April 29, 2022
How Not to Invade a Nation: Russia’s Attack on Ukraine Is a Case Study in Bad Strategy
At the outset of the invasion, the odds favored Russia to defeat the Ukrainian armed forces, seize Ukraine’s capital, and establish a pro-Russian government. The Russian military comfortably outnumbered Ukraine’s, and its military technology was more advanced. Russia’s GDP was nearly ten times the size of the Ukrainian economy, and its population about triple that of its neighbor’s. Many analysts expected that, after being largely conquered, Ukrainians would launch a protracted insurgency that might defeat the Russians over time. But few believed Ukraine could stop the invasion in a conventional war.
And yet Ukraine has held on. Russia’s assault on Kyiv stalled within a month and failed entirely shortly thereafter. Moscow did not topple the Ukrainian government, and its invasion was halted not just around Kyiv but also along the southwestern coast. Russia has withdrawn its battered forces from around the capital and from large swaths of northeastern Ukraine, covering its defeat with claims that it was simply refocusing its efforts to the Donbas. Russian troops have made more progress in this region but only slowly and at the cost of many casualties. The Russian invasion grinds on, but Kyiv and other swaths of Ukraine will be free when it finally ends.

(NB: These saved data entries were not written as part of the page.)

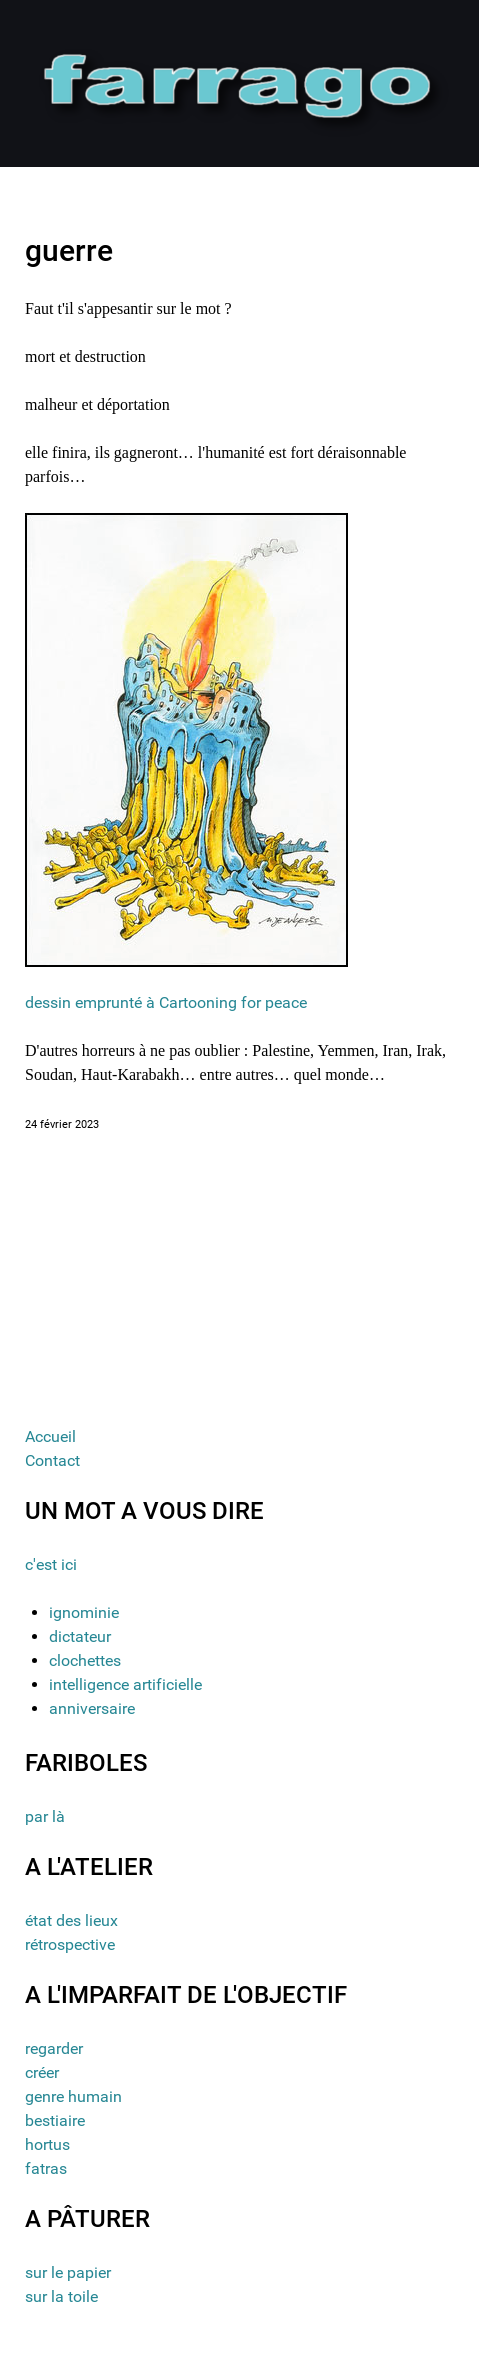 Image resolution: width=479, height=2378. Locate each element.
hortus (47, 2144)
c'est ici (51, 1564)
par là (45, 1816)
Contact (52, 1460)
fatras (46, 2168)
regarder (54, 2048)
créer (42, 2072)
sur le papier (68, 2272)
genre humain (73, 2096)
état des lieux (71, 1920)
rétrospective (70, 1944)
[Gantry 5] (239, 82)
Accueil (50, 1436)
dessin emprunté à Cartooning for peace (166, 1002)
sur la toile (61, 2296)
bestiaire (55, 2120) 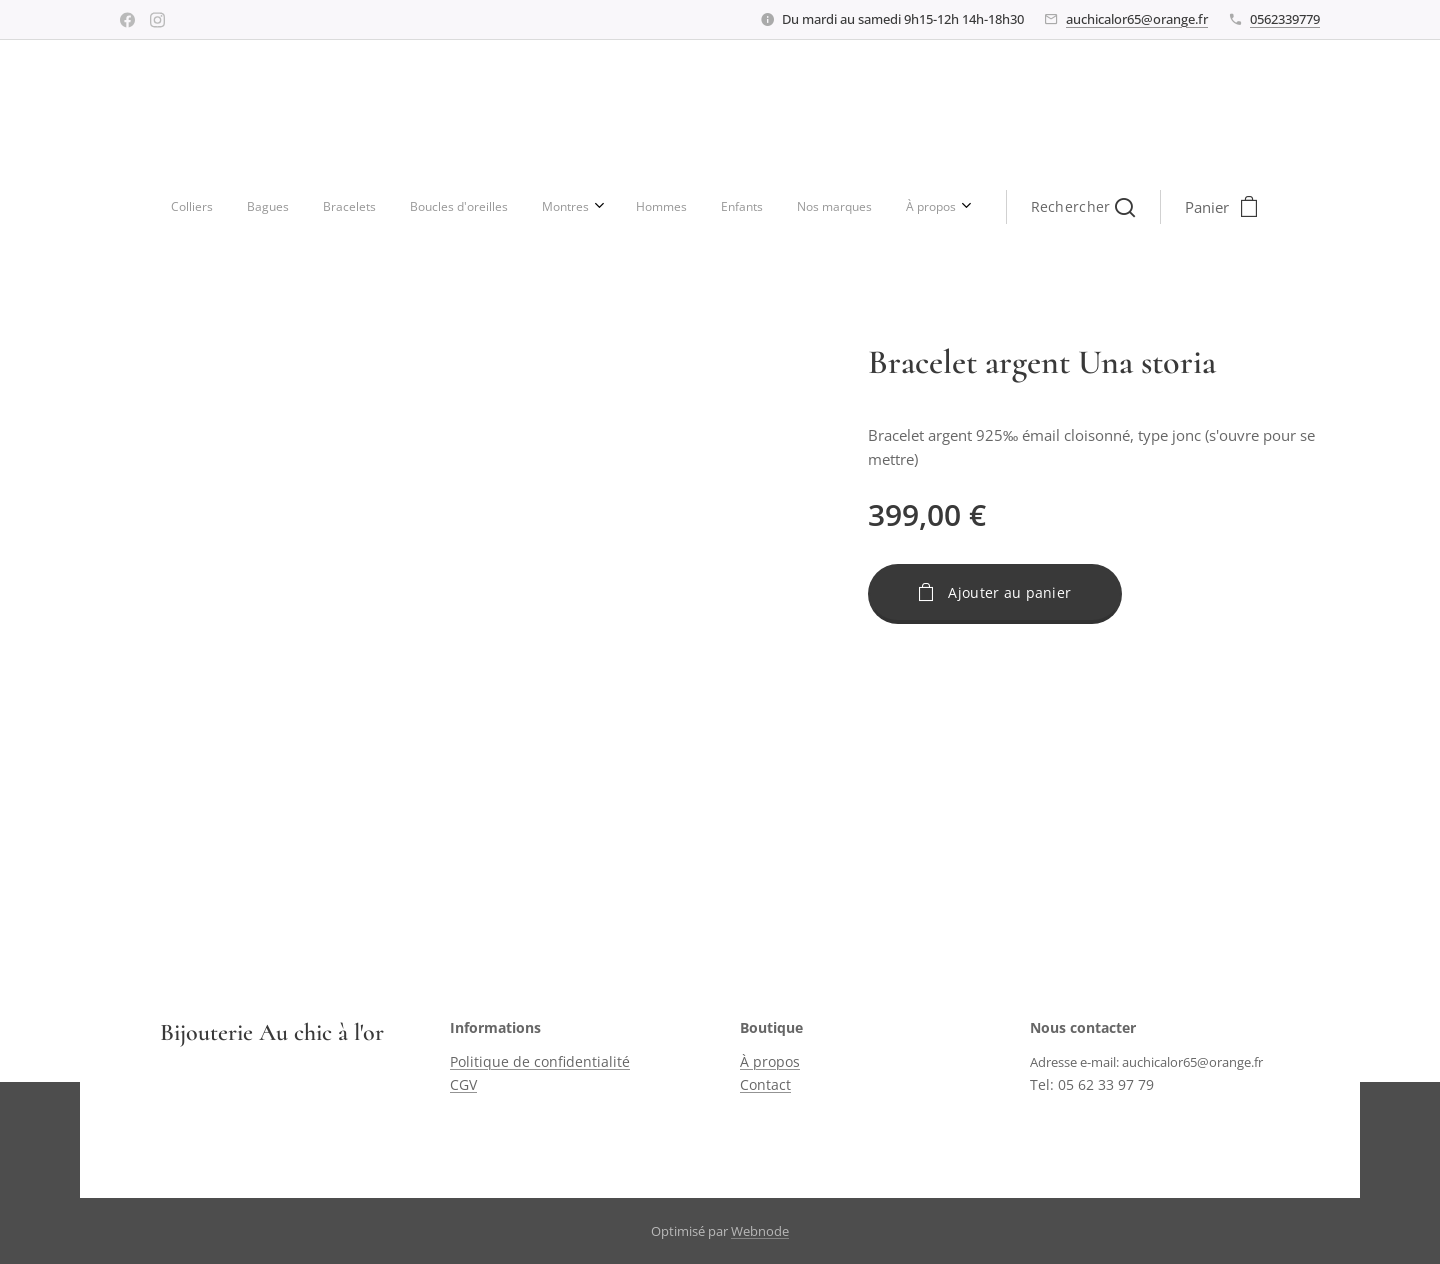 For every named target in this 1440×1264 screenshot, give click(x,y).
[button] (833, 207)
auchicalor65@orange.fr (1137, 19)
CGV (463, 1084)
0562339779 (1285, 19)
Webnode (760, 1231)
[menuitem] (429, 207)
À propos (770, 1062)
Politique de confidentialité (540, 1062)
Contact (765, 1084) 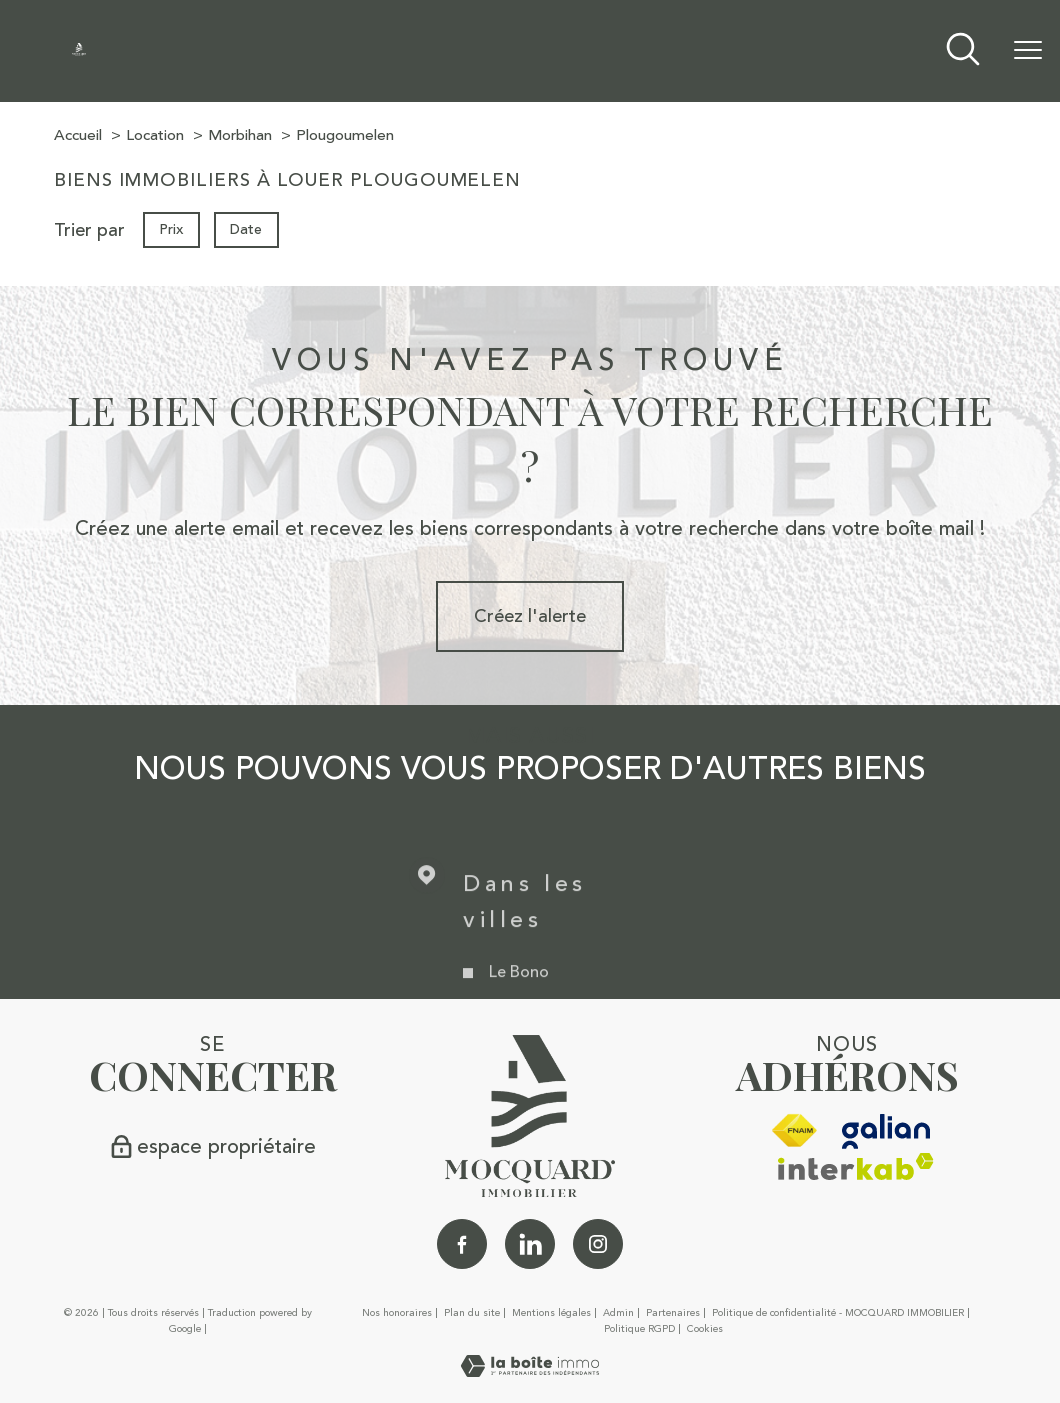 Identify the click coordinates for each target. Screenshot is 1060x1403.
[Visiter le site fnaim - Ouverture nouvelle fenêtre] (794, 1131)
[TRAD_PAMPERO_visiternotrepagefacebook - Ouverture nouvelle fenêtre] (462, 1244)
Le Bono (519, 996)
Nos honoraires (397, 1313)
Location (155, 135)
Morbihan (240, 135)
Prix (171, 228)
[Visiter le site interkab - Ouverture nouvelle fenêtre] (856, 1166)
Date (247, 228)
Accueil (78, 135)
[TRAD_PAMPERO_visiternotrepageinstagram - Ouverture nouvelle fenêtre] (598, 1244)
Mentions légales (551, 1313)
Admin (618, 1313)
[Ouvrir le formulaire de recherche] (963, 51)
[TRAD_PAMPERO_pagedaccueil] (79, 50)
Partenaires (673, 1313)
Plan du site (472, 1313)
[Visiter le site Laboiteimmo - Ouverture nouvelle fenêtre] (530, 1371)
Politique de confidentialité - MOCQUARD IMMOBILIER (838, 1313)
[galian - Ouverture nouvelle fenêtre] (886, 1131)
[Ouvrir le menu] (1028, 51)
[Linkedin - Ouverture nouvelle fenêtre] (530, 1244)
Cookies (705, 1330)
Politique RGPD (639, 1329) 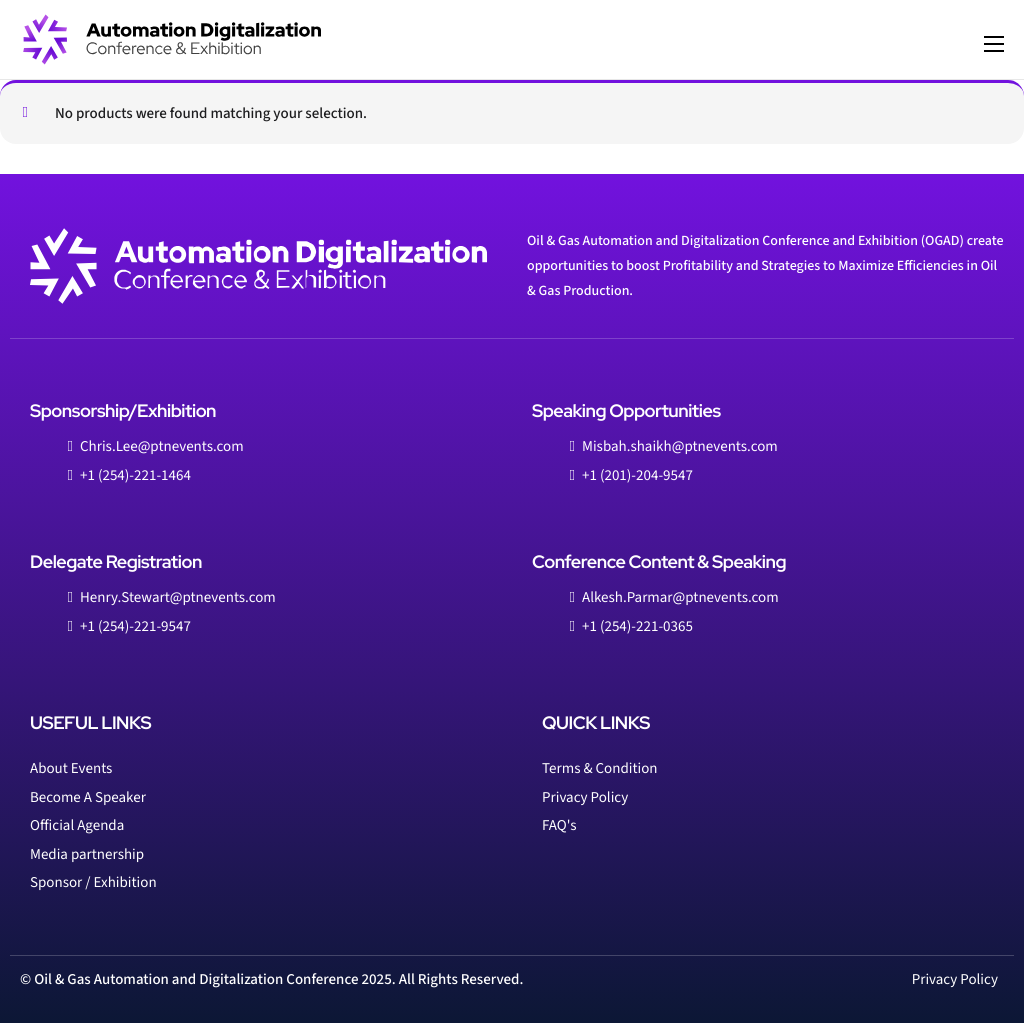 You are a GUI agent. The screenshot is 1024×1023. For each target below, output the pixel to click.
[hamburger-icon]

Russia’s invasion has come up short for many reasons. Ukrainian heroism and remarkably intelligent and adaptive fighting techniques are major ones. Russia’s failure to prepare for serious Ukrainian resistance and, therefore, to develop supply systems that could support a prolonged assault on northern Ukraine is another. But none of these factors—alone or together—explain Russia’s stunning failure to achieve its initial objectives. Instead, analysts must consider a problem for Russia that is far more fundamental: its invasion plan itself was shockingly bad.